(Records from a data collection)
§ §

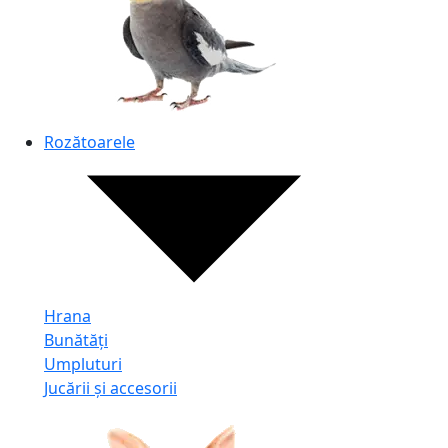
Rozătoarele
Hrana
Bunătăți
Umpluturi
Jucării și accesorii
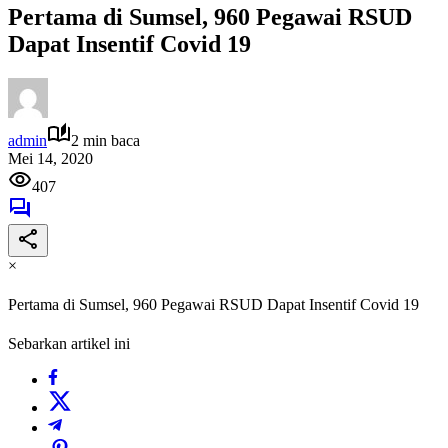
Pertama di Sumsel, 960 Pegawai RSUD
Dapat Insentif Covid 19
admin
2 min baca
Mei 14, 2020
407
×
Pertama di Sumsel, 960 Pegawai RSUD Dapat Insentif Covid 19
Sebarkan artikel ini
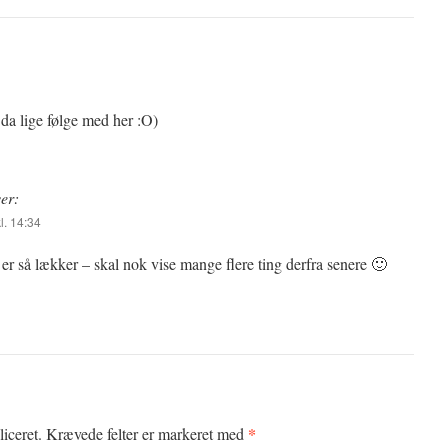
l da lige følge med her :O)
ver:
l. 14:34
er så lækker – skal nok vise mange flere ting derfra senere 🙂
*
iceret.
Krævede felter er markeret med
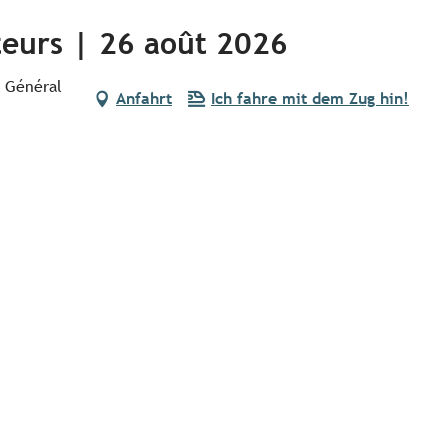
cteurs | 26 août 2026
u Général
Anfahrt
Ich fahre mit dem Zug hin!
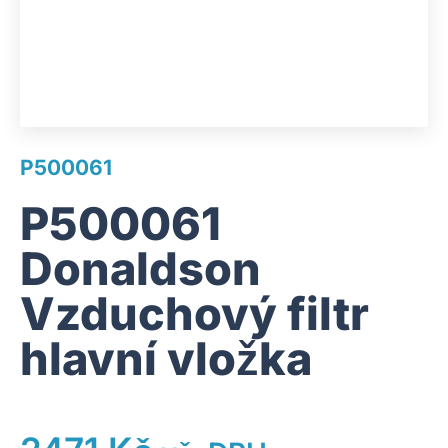
P500061
P500061
Donaldson
Vzduchový filtr
hlavní vložka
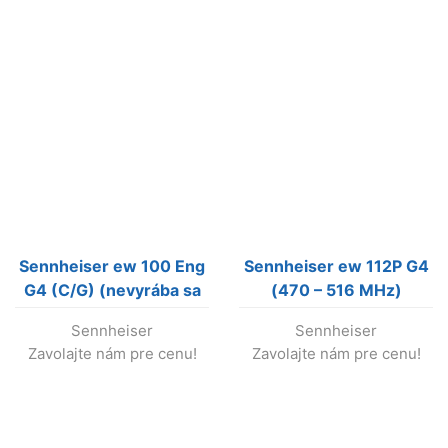
Sennheiser ew 100 Eng
Sennheiser ew 112P G4
G4 (C/G) (nevyrába sa
(470 – 516 MHz)
!)
bezdrôtový set s
Sennheiser
Sennheiser
klopovým mikrof.
Zavolajte nám pre cenu!
Zavolajte nám pre cenu!
(nevyrába sa !)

§ §

What you have to do:
Give every line of the records above again, exactly, and omit the pictures.

Task solution:
Rozătoarele
Hrana
Bunătăți
Umpluturi
Jucării și accesorii
Pertama di Sumsel, 960 Pegawai RSUD
Dapat Insentif Covid 19
admin
2 min baca
Mei 14, 2020
407
×
Pertama di Sumsel, 960 Pegawai RSUD Dapat Insentif Covid 19
Sebarkan artikel ini
l da lige følge med her :O)
ver:
l. 14:34
er så lækker – skal nok vise mange flere ting derfra senere 🙂
*
iceret.
Krævede felter er markeret med
cteurs | 26 août 2026
u Général
Anfahrt
Ich fahre mit dem Zug hin!
P500061
P500061
Donaldson
Vzduchový filtr
hlavní vložka
Sennheiser ew 100 Eng
Sennheiser ew 112P G4
G4 (C/G) (nevyrába sa
(470 – 516 MHz)
!)
bezdrôtový set s
Sennheiser
Sennheiser
klopovým mikrof.
Zavolajte nám pre cenu!
Zavolajte nám pre cenu!
(nevyrába sa !)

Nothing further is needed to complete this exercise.